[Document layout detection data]
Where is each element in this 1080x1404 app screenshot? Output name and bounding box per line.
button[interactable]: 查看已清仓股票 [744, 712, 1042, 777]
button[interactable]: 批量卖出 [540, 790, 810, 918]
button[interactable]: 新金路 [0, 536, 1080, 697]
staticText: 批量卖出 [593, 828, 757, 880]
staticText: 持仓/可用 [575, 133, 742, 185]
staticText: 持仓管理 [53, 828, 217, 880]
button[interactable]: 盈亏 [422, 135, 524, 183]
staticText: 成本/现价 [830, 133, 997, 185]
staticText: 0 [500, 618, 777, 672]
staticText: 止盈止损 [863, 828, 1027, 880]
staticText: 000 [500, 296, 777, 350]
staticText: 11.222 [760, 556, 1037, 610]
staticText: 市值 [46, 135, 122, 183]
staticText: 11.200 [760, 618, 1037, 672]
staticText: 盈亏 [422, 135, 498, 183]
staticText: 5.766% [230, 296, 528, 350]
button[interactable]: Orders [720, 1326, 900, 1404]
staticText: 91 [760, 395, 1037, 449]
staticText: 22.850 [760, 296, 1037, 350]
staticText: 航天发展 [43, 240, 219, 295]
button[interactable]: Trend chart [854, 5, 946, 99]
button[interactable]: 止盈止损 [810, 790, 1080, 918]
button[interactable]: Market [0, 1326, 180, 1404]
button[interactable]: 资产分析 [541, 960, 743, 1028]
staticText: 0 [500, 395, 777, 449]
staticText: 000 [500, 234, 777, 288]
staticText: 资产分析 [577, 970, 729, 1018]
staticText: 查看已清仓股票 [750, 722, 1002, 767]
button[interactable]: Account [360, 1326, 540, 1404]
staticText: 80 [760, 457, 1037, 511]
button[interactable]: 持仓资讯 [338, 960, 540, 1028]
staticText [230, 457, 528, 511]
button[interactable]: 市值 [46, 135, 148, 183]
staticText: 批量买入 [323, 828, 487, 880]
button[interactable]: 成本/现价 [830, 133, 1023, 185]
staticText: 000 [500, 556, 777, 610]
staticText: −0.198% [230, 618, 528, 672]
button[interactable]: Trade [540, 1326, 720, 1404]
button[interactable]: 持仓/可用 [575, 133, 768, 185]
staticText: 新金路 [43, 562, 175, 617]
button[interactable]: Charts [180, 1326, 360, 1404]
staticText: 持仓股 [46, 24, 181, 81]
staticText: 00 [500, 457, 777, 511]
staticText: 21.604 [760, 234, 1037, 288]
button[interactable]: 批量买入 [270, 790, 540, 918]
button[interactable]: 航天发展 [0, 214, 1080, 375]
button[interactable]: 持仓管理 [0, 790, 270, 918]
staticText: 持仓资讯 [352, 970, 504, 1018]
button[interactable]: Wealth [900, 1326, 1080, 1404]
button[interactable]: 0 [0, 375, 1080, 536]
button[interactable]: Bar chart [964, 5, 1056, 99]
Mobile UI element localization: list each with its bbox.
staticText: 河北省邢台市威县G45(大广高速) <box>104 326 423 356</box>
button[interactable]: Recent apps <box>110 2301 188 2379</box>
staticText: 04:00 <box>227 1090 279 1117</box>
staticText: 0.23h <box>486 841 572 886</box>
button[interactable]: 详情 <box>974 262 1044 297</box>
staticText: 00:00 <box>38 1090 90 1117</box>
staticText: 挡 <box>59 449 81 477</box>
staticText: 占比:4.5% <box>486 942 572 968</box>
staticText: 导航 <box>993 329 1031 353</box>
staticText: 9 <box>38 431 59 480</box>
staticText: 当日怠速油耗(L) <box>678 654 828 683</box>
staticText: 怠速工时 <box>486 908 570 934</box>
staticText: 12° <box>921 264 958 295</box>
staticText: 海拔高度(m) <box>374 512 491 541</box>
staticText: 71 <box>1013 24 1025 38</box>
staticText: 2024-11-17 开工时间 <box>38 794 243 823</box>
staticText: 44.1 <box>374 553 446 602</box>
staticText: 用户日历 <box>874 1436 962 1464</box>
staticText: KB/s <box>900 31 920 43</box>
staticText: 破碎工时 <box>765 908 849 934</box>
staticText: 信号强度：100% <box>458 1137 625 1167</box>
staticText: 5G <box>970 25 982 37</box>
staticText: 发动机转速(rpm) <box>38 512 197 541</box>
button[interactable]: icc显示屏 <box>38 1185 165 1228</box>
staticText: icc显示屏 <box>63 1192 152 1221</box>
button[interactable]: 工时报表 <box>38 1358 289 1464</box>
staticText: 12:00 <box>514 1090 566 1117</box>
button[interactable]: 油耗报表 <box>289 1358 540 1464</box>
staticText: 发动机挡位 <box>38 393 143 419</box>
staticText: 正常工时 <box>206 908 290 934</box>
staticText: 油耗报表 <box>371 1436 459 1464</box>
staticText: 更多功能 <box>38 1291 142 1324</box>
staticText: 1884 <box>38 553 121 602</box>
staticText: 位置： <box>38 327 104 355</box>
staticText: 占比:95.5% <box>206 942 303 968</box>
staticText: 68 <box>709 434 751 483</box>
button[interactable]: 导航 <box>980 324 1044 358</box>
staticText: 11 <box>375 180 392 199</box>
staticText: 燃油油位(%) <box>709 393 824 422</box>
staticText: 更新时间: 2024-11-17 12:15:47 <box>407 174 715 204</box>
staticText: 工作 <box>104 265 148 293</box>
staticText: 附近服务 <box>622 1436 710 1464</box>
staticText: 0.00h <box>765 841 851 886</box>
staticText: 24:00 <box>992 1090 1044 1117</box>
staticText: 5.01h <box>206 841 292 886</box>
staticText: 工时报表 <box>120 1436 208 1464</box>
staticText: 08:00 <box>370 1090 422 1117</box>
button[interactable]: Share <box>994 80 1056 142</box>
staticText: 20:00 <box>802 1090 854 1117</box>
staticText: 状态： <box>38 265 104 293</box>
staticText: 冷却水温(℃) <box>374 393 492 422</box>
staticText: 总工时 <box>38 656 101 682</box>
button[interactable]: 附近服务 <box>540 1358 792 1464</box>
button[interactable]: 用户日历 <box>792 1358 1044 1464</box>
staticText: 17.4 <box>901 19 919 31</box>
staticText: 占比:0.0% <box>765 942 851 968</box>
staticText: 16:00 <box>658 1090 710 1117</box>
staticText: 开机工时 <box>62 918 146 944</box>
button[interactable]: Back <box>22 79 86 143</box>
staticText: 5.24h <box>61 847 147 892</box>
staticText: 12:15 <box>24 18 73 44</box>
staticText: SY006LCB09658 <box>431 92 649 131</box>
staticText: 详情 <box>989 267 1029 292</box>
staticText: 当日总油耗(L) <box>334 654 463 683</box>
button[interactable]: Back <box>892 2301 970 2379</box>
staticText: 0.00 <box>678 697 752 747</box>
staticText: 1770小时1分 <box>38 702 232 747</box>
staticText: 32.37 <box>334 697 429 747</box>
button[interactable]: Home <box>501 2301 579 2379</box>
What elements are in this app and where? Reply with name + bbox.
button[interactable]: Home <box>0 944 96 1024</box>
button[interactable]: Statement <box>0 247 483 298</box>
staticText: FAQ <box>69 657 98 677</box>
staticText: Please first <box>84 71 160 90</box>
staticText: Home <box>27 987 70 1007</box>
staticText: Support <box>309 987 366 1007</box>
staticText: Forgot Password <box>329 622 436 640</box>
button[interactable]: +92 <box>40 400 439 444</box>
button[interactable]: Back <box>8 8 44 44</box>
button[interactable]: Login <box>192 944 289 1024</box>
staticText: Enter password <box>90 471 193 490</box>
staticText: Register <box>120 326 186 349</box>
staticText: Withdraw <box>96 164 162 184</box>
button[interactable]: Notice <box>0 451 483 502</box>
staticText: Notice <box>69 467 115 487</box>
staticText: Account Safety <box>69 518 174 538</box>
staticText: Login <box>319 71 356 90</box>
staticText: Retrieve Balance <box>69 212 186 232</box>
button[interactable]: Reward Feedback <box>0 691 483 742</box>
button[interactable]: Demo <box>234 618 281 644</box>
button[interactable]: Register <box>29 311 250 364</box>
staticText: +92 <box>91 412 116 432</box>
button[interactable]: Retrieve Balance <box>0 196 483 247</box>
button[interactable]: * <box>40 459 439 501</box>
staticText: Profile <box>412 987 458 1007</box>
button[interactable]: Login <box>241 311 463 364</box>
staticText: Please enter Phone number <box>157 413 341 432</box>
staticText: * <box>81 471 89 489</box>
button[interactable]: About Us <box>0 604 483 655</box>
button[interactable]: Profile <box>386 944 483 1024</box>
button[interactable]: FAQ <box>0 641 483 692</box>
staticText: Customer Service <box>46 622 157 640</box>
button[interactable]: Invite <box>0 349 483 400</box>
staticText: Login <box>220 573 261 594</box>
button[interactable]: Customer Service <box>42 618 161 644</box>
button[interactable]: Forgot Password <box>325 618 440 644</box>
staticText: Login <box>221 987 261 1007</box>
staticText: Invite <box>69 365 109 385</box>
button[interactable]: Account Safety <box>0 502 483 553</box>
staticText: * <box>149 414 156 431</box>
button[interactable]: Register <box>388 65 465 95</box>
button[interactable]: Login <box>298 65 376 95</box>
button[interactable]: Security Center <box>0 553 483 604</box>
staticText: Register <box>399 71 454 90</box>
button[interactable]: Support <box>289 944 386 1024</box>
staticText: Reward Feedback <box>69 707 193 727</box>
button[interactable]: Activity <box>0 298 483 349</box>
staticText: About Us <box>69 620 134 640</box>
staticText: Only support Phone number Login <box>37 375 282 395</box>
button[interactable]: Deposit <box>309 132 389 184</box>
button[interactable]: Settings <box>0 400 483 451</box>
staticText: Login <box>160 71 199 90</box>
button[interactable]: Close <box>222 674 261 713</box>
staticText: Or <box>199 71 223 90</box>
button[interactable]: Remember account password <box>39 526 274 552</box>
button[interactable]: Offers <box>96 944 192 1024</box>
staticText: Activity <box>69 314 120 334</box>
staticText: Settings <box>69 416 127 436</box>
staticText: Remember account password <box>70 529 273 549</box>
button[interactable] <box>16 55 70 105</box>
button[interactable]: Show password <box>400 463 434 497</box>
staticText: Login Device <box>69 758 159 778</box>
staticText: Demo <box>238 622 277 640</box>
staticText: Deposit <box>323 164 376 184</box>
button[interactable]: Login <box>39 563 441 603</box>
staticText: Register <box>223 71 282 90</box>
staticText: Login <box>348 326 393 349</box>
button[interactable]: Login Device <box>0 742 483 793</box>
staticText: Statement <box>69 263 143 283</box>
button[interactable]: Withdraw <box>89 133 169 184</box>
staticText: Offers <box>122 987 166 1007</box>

EXERCISE:
Retrieve all lines from the data that contain the string "number".

PROBLEM SOLUTION:
staticText: Please enter Phone number <box>157 413 341 432</box>
staticText: Only support Phone number Login <box>37 375 282 395</box>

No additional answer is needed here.